How time has flown these past three years. For the phrase "e-marketplace" is now so old-fashioned that using it'd be like still calling people "hip cats" -- or asking if someone can "dig" what you’re saying.

That may sound a bit harsh to the small but stalwart minority of companies that still follow the trend. And, boy, was it a trend for a while. Remember when (October 2000 to be precise) Gartner Group foresaw e-marketplaces would be a $2tn industry by 2005? To prove even the smartest people can sometimes get it badly wrong, fellow egg-heads IDC were still forecasting them doing $2.8bn worth of business by 2005 -- despite them doing a mere $800,000 worth of business between them all in the year of that prediction, 2001.
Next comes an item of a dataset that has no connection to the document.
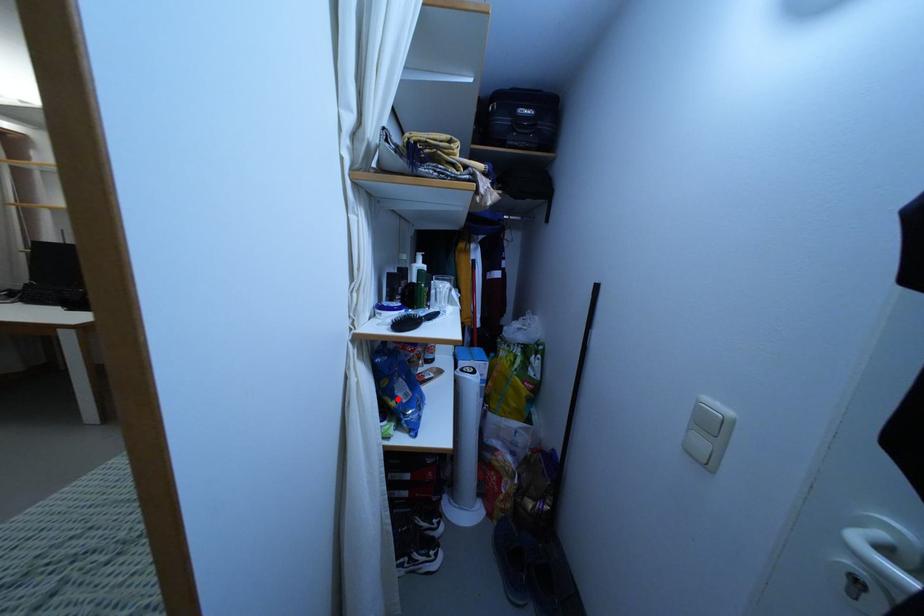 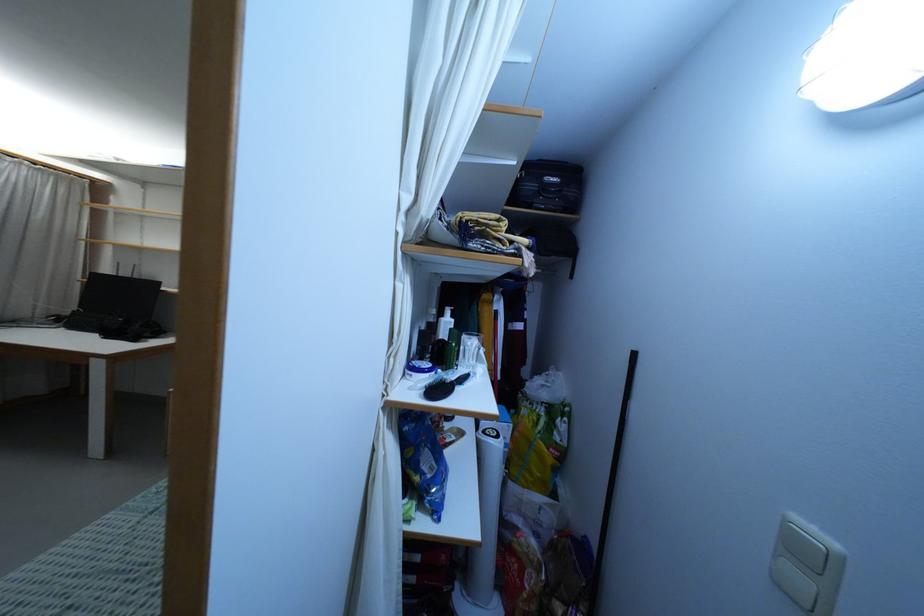 Question: I am providing you with two images of the same scene from different viewpoints. A red point is shown in image1. For the corresponding object point in image2, is it positioned nearer or farther from the camera?

Choices:
 (A) Nearer
 (B) Farther

Answer: (B) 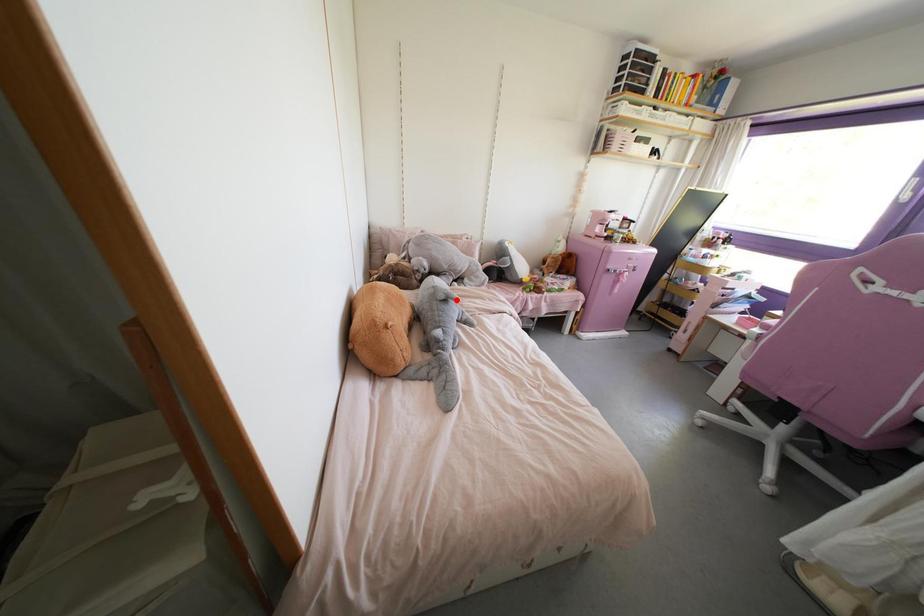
Turns out that $800,000 number wasn't, alas, that far off the mark for at least one metric of e-marketplace activity. For one-time e-marketplace poster boy and market leader, Commerce One, recorded just a little over that, $900,000, for licence sales of all its software in the third quarter just ended.

What went wrong?
That somewhat anaemic figure compares pretty poorly with the $8.5m worth of licences the luckless firm sold in the same three months of 2002. This is from an outfit, remember, that saw its market valuation hit $21.5bn in March 2000.

What went wrong here? First off, let's make clear that there are still e-marketplaces, that some are doing fine, and that there are transactions going on in them. Market watchers AMR Research estimated earlier this year that e-marketplace software sales should expand 12 percent by 2004, to $946m, set to grow (it says) to a healthy $2.5bn.

Still, not quite $2tn, is it? What's confusing about throwing such big numbers around is that it can lose the underlying point: e-marketplace (release 1.0) hasn't been a big winner. But as with many things digital, the second release may be much more worthy of your attention.